# 259 Modafinil

FAST FACTS AND CONCEPTS #259 PDF

Authors: Jennifer Cheng MD and Hunter Groninger MD

Background: Modafinil is a non-amphetamine psychostimulant approved for the treatment of excessive daytime somnolence associated with obstructive sleep apnea, narcolepsy, and shift work sleep disorder. Expanding research demonstrates potential indications for modafinil in cancer and non-cancer palliative care settings. This Fast Fact reviews use of modafinil for symptom management in the seriously ill.

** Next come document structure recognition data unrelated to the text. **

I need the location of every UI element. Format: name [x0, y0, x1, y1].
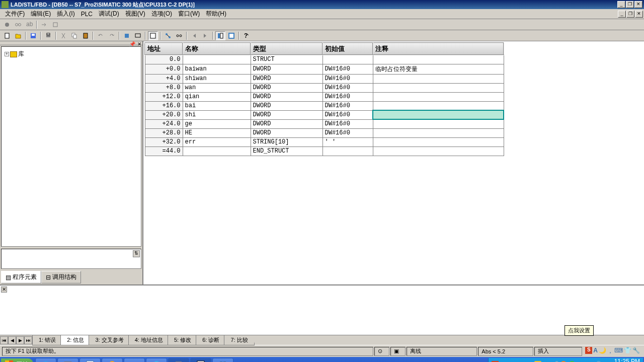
output-close-icon[interactable]: ✕: [1, 286, 7, 293]
header-address[interactable]: 地址: [145, 43, 183, 55]
cell-name[interactable]: baiwan: [183, 64, 251, 74]
cell-comm[interactable]: [373, 55, 504, 64]
minimize-button[interactable]: _: [617, 1, 625, 8]
cell-name[interactable]: [183, 55, 251, 64]
redo-icon[interactable]: [107, 31, 117, 40]
module-icon[interactable]: [50, 20, 60, 29]
cell-comm[interactable]: [373, 92, 504, 101]
output-tab-1[interactable]: 2: 信息: [60, 335, 91, 345]
cell-type[interactable]: STRING[10]: [251, 137, 323, 147]
taskbar-clock[interactable]: 11:25 PM 4/17/2014: [613, 359, 640, 362]
ime-a-icon[interactable]: A: [593, 347, 598, 355]
cell-name[interactable]: qian: [183, 92, 251, 101]
cell-name[interactable]: bai: [183, 101, 251, 110]
cell-init[interactable]: DW#16#0: [323, 74, 373, 83]
close-button[interactable]: ✕: [634, 1, 642, 8]
expand-icon[interactable]: +: [5, 52, 9, 56]
task-explorer[interactable]: [57, 358, 78, 362]
cell-addr[interactable]: +28.0: [145, 128, 183, 137]
ime-keyboard-icon[interactable]: ⌨: [614, 347, 623, 355]
cell-init[interactable]: DW#16#0: [323, 83, 373, 92]
cell-addr[interactable]: +8.0: [145, 83, 183, 92]
cell-comm[interactable]: [373, 137, 504, 147]
menu-plc[interactable]: PLC: [78, 10, 96, 19]
first-icon[interactable]: [189, 31, 199, 40]
panel-close-icon[interactable]: ✕: [137, 41, 141, 47]
open-icon[interactable]: [13, 31, 23, 40]
cell-addr[interactable]: +4.0: [145, 74, 183, 83]
detail-view-icon[interactable]: [215, 31, 225, 40]
start-button[interactable]: 开始: [1, 358, 33, 363]
cell-type[interactable]: DWORD: [251, 92, 323, 101]
output-tab-5[interactable]: 6: 诊断: [196, 335, 226, 345]
table-row[interactable]: +4.0shiwanDWORDDW#16#0: [145, 74, 504, 83]
ab-icon[interactable]: ab: [24, 20, 34, 29]
cell-name[interactable]: shiwan: [183, 74, 251, 83]
cell-comm[interactable]: [373, 147, 504, 156]
header-type[interactable]: 类型: [251, 43, 323, 55]
cell-type[interactable]: END_STRUCT: [251, 147, 323, 156]
cell-name[interactable]: shi: [183, 110, 251, 119]
sort-icon[interactable]: ⇅: [133, 250, 140, 257]
mdi-close[interactable]: ✕: [635, 11, 643, 18]
table-row[interactable]: +8.0wanDWORDDW#16#0: [145, 83, 504, 92]
cell-type[interactable]: STRUCT: [251, 55, 323, 64]
paste-icon[interactable]: [80, 31, 91, 40]
output-tab-4[interactable]: 5: 修改: [168, 335, 198, 345]
cell-name[interactable]: wan: [183, 83, 251, 92]
menu-file[interactable]: 文件(F): [2, 9, 28, 19]
new-icon[interactable]: [2, 31, 12, 40]
last-icon[interactable]: [200, 31, 210, 40]
overview-icon[interactable]: [148, 31, 158, 40]
menu-view[interactable]: 视图(V): [122, 9, 148, 19]
task-app4[interactable]: 9: [146, 358, 167, 362]
simulate-icon[interactable]: [174, 31, 184, 40]
cell-addr[interactable]: +0.0: [145, 64, 183, 74]
cell-addr[interactable]: +24.0: [145, 119, 183, 128]
table-row[interactable]: +12.0qianDWORDDW#16#0: [145, 92, 504, 101]
task-app3[interactable]: [124, 358, 145, 362]
cell-type[interactable]: DWORD: [251, 74, 323, 83]
task-simatic[interactable]: [168, 358, 189, 362]
mdi-minimize[interactable]: _: [618, 11, 626, 18]
cell-name[interactable]: ge: [183, 119, 251, 128]
cell-init[interactable]: [323, 55, 373, 64]
output-tab-2[interactable]: 3: 交叉参考: [89, 335, 130, 345]
menu-window[interactable]: 窗口(W): [175, 9, 203, 19]
task-hwconfig[interactable]: [212, 358, 233, 362]
output-tab-6[interactable]: 7: 比较: [224, 335, 254, 345]
cell-addr[interactable]: +20.0: [145, 110, 183, 119]
table-row[interactable]: +24.0geDWORDDW#16#0: [145, 119, 504, 128]
network-icon[interactable]: [163, 31, 173, 40]
cell-comm[interactable]: [373, 110, 504, 119]
print-icon[interactable]: [43, 31, 53, 40]
header-initial[interactable]: 初始值: [323, 43, 373, 55]
menu-debug[interactable]: 调试(D): [96, 9, 122, 19]
copy-icon[interactable]: [69, 31, 79, 40]
cell-type[interactable]: DWORD: [251, 128, 323, 137]
cell-init[interactable]: DW#16#0: [323, 128, 373, 137]
cell-comm[interactable]: [373, 74, 504, 83]
table-row[interactable]: +32.0errSTRING[10]' ': [145, 137, 504, 147]
cell-comm[interactable]: [373, 128, 504, 137]
cell-init[interactable]: [323, 147, 373, 156]
nav-next-icon[interactable]: ▶: [16, 336, 24, 344]
cell-type[interactable]: DWORD: [251, 83, 323, 92]
cell-init[interactable]: DW#16#0: [323, 92, 373, 101]
cell-type[interactable]: DWORD: [251, 64, 323, 74]
undo-icon[interactable]: [96, 31, 106, 40]
pin-icon[interactable]: 📌: [129, 41, 135, 47]
tree-root-node[interactable]: + 库: [4, 49, 139, 59]
cell-addr[interactable]: 0.0: [145, 55, 183, 64]
menu-options[interactable]: 选项(O): [148, 9, 175, 19]
task-lad[interactable]: [190, 358, 211, 362]
table-row[interactable]: =44.0END_STRUCT: [145, 147, 504, 156]
menu-insert[interactable]: 插入(I): [54, 9, 77, 19]
monitor-icon[interactable]: [133, 31, 143, 40]
table-row[interactable]: +0.0baiwanDWORDDW#16#0临时占位符变量: [145, 64, 504, 74]
cell-init[interactable]: DW#16#0: [323, 119, 373, 128]
cell-type[interactable]: DWORD: [251, 119, 323, 128]
element-tree[interactable]: + 库: [1, 46, 141, 247]
table-row[interactable]: +20.0shiDWORDDW#16#0: [145, 110, 504, 119]
maximize-button[interactable]: ❐: [626, 1, 634, 8]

Pharmacology: Although the exact mechanism is unclear, modafinil’s action may involve enhanced catecholaminergic signaling and decreased gamma aminobutryic acid (GABA) release, primarily at the anterior hypothalamus (1)(2). Rapidly absorbed after oral ingestion, the drug reaches peak plasma levels in 2-4 hours, with a half-life of 10-13 hours. It is primarily metabolized by the liver, with subsequent renal elimination of inactive metabolites. Compared to methylphenidate, modafinil has low-abuse potential and less rapid development of tolerance (3).

Research Findings:

  • In cancer populations: One placebo-controlled trial with a 200 mg daily dose of modafinil resulted in significantly reduced excessive daytime sleepiness in patients with severe chemotherapy related fatigue (4). Modafinil has also been shown to be effective for specific symptoms in non-small cell lung cancer (fatigue, daytime drowsiness, depression), in breast cancer (fatigue), and in brain cancer (cognitive functioning, mood, and fatigue, and activity) (5) (6) (7). Finally, in advanced-stage cancer patients with Karnofsky performance status of 50-70%, modafinil 200 mg daily improved attention and psychomotor speed as well as subjective scores of drowsiness and depression (2).
  • In non-cancer conditions: Generally, these smaller controlled trials have generated conflicting results. Compared to placebo, use of modafinil may reduce fatigue in patients with HIV/AIDS and amyotrophic lateral sclerosis (8, 9). However, recent studies have not shown significant improvement in fatigue in patients with multiple sclerosis, Parkinson’s disease, and myotonic muscular dystrophy (10, 11, 12).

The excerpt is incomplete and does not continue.